- 2021.06.15
- インタビュー・対談
文庫化!<行成 薫インタビュー> 読者に“プロレスを仕掛けた”意欲作
「オール讀物」編集部
『ストロング・スタイル』
出典 : #オール讀物
ジャンル :
#エンタメ・ミステリ
※単行本刊行時に行われたインタビューです(2018.09.06掲載)
行成さんの新作は、いま幅広い世代で人気が再燃しているプロレスをめぐる熱い人間ドラマだ。

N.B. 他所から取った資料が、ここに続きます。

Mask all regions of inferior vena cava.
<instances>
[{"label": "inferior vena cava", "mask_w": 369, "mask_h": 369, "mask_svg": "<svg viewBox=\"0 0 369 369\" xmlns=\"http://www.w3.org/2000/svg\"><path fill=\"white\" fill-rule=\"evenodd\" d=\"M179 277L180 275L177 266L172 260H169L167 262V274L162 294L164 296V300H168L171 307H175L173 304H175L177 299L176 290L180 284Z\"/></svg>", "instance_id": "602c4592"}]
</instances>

「格闘技は好きで、プロレスは小学生の時からかれこれ二十六、七年は見ています。やはり好きなことなので『こんなスピードで書いたことがない』と感じたくらい、原稿の進みがよかったですね(笑)」
物語は二人のレスラーを中心に展開する。父の影響でプロレスを始め、日本最大の団体のトップとなる御子柴大河。そして、大河の同級生で抜群の運動神経を持ちながら体が小さいことを理由にイジメられ、インディーズ団体で活躍する小林虎太郎。

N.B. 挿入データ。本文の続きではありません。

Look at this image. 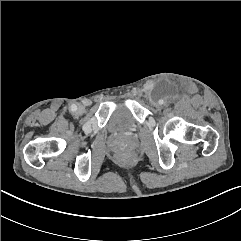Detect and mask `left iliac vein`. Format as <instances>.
Instances as JSON below:
<instances>
[{"label":"left iliac vein","instance_id":"left-iliac-vein-1","mask_svg":"<svg viewBox=\"0 0 241 241\" xmlns=\"http://www.w3.org/2000/svg\"><path fill=\"white\" fill-rule=\"evenodd\" d=\"M156 107H159V104L158 103H154Z\"/></svg>","mask_w":241,"mask_h":241}]
</instances>
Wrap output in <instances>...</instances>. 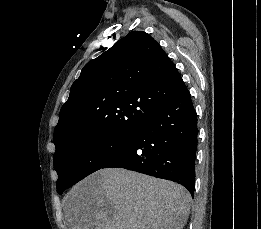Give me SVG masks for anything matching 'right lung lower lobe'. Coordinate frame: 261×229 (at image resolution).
Wrapping results in <instances>:
<instances>
[{
  "label": "right lung lower lobe",
  "instance_id": "right-lung-lower-lobe-1",
  "mask_svg": "<svg viewBox=\"0 0 261 229\" xmlns=\"http://www.w3.org/2000/svg\"><path fill=\"white\" fill-rule=\"evenodd\" d=\"M197 115L184 83L103 168H125L183 185L194 197Z\"/></svg>",
  "mask_w": 261,
  "mask_h": 229
}]
</instances>
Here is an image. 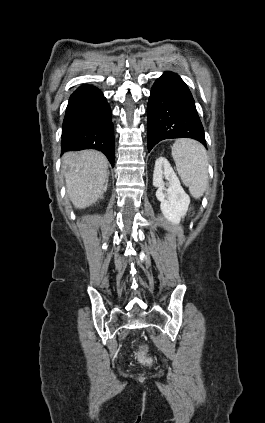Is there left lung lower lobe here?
I'll return each instance as SVG.
<instances>
[{
	"instance_id": "obj_1",
	"label": "left lung lower lobe",
	"mask_w": 265,
	"mask_h": 423,
	"mask_svg": "<svg viewBox=\"0 0 265 423\" xmlns=\"http://www.w3.org/2000/svg\"><path fill=\"white\" fill-rule=\"evenodd\" d=\"M148 152L161 140L193 138L206 146L195 102L184 81L165 72L154 83L148 107Z\"/></svg>"
}]
</instances>
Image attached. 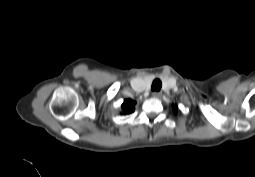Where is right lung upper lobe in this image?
Listing matches in <instances>:
<instances>
[{
	"mask_svg": "<svg viewBox=\"0 0 255 177\" xmlns=\"http://www.w3.org/2000/svg\"><path fill=\"white\" fill-rule=\"evenodd\" d=\"M136 104L135 101L131 100V99H125L123 104L121 105L122 108V112L121 114H131L132 112H134L135 108L134 105Z\"/></svg>",
	"mask_w": 255,
	"mask_h": 177,
	"instance_id": "obj_1",
	"label": "right lung upper lobe"
}]
</instances>
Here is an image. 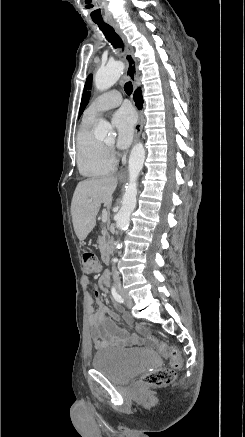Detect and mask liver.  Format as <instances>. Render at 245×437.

真逆の境遇である二人を、ビジネス優先で試合のストーリーを決める冷酷なマッチメイカー、個性的な同僚レスラーらが、それぞれの思惑で揺さぶっていく。
「いざ小説でプロレスを書くとなると“どこまで書くか”という葛藤が生まれました。人を中心に書こうとすると、この業界の舞台裏を書かざるを得ない。でも書きすぎると、ファンとして裏切りにあたる気もしていました」
そんな迷いを切り替えることができた契機が、現在のプロレス人気の先頭に立つ棚橋弘至選手の言葉だった。
「棚橋選手とノンフィクション作家の柳澤健さんのトークショーを聞きに行ったんです。それこそ柳澤さんはプロレスの裏の裏まで書いている方。実際その場でも柳澤さんがリング外の話を仕掛けるんだけど、棚橋選手は笑いに変えたり、はぐらかしたり、ときに真面目に答えたり……まるでプロレスの試合を組み立てるように、見事なお話に仕立てるんです。その姿から感じたのが『誰に何を言われようがプロレスは揺るがない』という棚橋選手の自信と強さ。僕ごときがビクビクする必要はないと決意が固まった。そして、せっかくなら、作者としても読者にプロレスを仕掛けるつもりで書こうと」
虚実を織り交ぜながら“裏の約束事”まで書き切ったからこそ、むしろ選手たちのプロレスに賭ける誠実さがき出しで伝わってくる。本作から立ちのぼるのは、人間が持つ泥臭い本当の強さだ。
「大人になれば力の強さだけでなく、いろんな形の強さが必要になります。大河や虎太郎も、リングでの強さだけでなく、人間としての強さを培っていく。そんな二人が戦った時、どんな力が生まれるのか。それが『ストロング・スタイル』というタイトルに集約されます。この言葉の意味するところを、本書を通じて読者に探ってもらえたら嬉しいです」
ゆきなりかおる 一九七九年宮城県生まれ。二〇一二年『名も無き世界のエンドロール』で小説すばる新人賞を受賞。著書に『僕らだって扉くらい開けられる』『廃園日和』他。